A subtle flaw in pull()

R
dplyr
SE/NSE

Demonstrating a subtle scoping flaw in dplyr::pull() and providing a menu of reliable workarounds.

Author

Richard Layton

Published

2024–08–01

Summary

In the current version of dplyr, if x is not a column name in data frame d, then pull(d, x) attempts to look up the value of x in the environment instead of returning NULL or an error. There are ways to augment pull() to yield the expected results, though base R alternatives [[ and $ may also be used reliably and predictably.

A current dplyr article, “Programming with dplyr”, states that the pull() function, like select(), uses “tidy selection” for working with data frame columns (Wickham et al., 2023). Accordingly, the select() documentation includes <tidy-select> in its arguments list—but the pull() documentation (unexpectedly) does not.

The thumbnail image Pull by Jeremy Brooks (2014) is licensed under CC BY-NC 2.0.
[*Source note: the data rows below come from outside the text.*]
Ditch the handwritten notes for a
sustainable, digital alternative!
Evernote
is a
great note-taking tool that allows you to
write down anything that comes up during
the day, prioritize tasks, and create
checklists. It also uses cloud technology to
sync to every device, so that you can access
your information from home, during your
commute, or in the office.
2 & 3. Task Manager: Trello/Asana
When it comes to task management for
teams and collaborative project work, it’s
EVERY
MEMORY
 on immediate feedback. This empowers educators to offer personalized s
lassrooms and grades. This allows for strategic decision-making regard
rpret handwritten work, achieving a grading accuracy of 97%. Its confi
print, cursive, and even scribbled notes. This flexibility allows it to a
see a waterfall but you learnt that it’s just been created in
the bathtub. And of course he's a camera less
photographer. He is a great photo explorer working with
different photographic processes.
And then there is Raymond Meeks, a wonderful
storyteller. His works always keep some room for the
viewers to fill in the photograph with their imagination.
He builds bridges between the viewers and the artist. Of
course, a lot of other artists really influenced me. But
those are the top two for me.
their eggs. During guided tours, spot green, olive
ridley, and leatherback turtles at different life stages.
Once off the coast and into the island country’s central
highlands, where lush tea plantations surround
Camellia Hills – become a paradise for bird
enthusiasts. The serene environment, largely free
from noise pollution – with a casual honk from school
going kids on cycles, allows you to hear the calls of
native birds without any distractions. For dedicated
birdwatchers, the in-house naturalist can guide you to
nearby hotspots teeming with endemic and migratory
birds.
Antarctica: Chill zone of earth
This may be simply a minor documentation error, but close examination reveals a subtle flaw in pull() that users should be aware of—if column name x does not exist in data frame d, then pull(d, x) unexpectedly attempts to operate on the name x in the environment, if present, instead of returning a NULL or an error.

In this post, I compare the behavior of pull() to that of [[, $, and subset() for extracting a single column x from a data frame when column x exists and when it does not, while the environment contains another name x and the value it references.

To distinguish between a name in the environment and the value(s) it references and the name of a data frame column and the value(s) it references, I borrow some terminology from the dplyr article cited above:

For example, in the following code chunk, I create a env-variable, df, that contains two data-variables, x and y. I then use $ to extract the data-variable x from the env-variable df.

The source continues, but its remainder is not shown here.